Thinking I had somehow entered the twilight zone, I then physically unplugged the new and old power supplies from the wall. Still, the LEDs were lit up worse than a fraternity guy at a kegger. In my confusion, I somehow remembered that printed circuit boards hold some parasitic charge in their capacitors. Then, I shorted the “reset” jumper thinking it would clear any possible charge stored in the board. Still, the LEDs were glowing with the intensity of a neutron star. I was starting to get scared and irrational at this point, and I deleted all of the mp3s that comprised The Police’s “Ghost in the Machine” album on my iPod. Still, the LEDs were dutifully glowing like my glimmering life gem after I eat a whole pack of Hobnobs. As a last resort, I started unplugging USB peripherals, speakers, a USB Das keyboard, and finally an additional Model M PS/2 keyboard with marked letters on it that Rachel needed because she’s afraid to learn how to touch-type.
Eureka! It was the Model M PS/2 keyboard that was somehow injecting a current into the motherboard. So, as I went take the keyboard off the desk to examine it for the presence of gremlins or perhaps small trolls, I realized that the mouse portion of the cable was attached to my Linux machine. It was physically connected to two machines! The Model M PS/2 keyboard has a Trackpoint nipple nestled snugly between the G and H keys that I caress sometimes when I get lonely. To reiterate, the mouse cable for the keyboard was plugged in to the Linux machine that was on, and the keyboard cable was plugged in to my Windows machine which refused to boot. After disconnecting the extra cable and hitting the power switch, Sterrance booted-up like the clappers!

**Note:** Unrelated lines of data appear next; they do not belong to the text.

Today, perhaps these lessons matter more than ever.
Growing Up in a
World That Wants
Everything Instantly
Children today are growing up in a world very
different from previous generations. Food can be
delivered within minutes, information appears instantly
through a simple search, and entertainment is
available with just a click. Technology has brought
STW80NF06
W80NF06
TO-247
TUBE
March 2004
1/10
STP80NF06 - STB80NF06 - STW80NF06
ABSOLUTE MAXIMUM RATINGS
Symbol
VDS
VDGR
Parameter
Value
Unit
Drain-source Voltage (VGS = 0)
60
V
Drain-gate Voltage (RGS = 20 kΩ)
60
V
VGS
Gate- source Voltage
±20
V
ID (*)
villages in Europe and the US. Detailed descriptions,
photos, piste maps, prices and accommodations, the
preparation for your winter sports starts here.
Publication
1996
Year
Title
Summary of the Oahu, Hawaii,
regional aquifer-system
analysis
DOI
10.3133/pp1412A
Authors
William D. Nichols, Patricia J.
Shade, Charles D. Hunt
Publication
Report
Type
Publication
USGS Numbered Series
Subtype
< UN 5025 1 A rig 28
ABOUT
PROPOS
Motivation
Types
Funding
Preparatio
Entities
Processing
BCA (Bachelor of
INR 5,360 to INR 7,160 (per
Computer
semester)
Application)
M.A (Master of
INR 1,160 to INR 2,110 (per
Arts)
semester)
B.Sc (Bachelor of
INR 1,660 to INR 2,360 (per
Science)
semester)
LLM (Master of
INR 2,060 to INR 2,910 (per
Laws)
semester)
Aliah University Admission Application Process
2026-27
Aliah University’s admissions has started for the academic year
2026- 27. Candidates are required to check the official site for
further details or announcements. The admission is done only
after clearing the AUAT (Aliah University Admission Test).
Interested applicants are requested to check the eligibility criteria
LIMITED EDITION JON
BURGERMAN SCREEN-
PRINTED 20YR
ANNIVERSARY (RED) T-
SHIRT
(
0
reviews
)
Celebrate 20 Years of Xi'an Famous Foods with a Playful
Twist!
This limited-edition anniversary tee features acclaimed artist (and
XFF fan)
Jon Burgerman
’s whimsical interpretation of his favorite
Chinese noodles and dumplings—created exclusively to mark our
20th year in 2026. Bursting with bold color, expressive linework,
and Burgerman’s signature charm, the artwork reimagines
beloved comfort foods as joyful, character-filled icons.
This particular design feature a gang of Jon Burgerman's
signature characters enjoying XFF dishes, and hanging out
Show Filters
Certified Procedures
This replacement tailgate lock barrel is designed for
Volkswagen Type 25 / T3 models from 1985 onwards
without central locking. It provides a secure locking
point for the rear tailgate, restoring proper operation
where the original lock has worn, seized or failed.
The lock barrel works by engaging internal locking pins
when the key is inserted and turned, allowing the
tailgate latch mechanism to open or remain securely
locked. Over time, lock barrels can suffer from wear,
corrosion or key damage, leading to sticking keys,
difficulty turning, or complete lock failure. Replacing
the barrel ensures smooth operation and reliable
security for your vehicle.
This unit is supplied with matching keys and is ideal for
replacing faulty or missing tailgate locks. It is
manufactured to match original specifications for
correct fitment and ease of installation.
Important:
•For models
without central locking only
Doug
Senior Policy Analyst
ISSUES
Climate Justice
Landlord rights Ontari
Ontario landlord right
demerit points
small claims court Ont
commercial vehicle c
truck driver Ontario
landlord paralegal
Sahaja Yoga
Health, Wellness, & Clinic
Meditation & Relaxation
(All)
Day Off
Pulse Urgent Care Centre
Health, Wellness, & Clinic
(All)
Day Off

I realize now that it is a bad idea to have peripherals connected to two machines simultaneously unless they are designed for that purpose. I blame this oversight partially on the Electrical Engineering curriculum at Ohio University where it was never explicitly mentioned to _not_ do such a thing and on Rachel for not wanting to learn how to type on a keyboard with no letters.
Trackbacks
Use this link to trackback from your own site.






Look out for the magic blue smoke, for it is subtle and quick to anger.
The same thing happened with my brain because my right hand. While i was taking a restful nap, it snatched my mind and made a run for it. Unable to get away from me further than an arm’s length, it quickly subsided just out of sheer boredom, and the mindness (or is it soulness) creeped back into its rightful home in my brain. Sparks literally blew out of my eyes as i woke…but i was so pissed at my right hand that, since it wanted to be so free, i cut it loose to wonder how the sewer system works past my pipes connecting from my toilet.
It came back a week later with a report; apparently, my crap is taken to a government facility to analyze which adverts work best on me, whereas my urine is purified and put into drinking water bottles marked “Dasani.”
It’s nice that your wife serves as your scapegoat. Does she know about this blog?
I also admire your use of the word “queer.” That’s fantastic!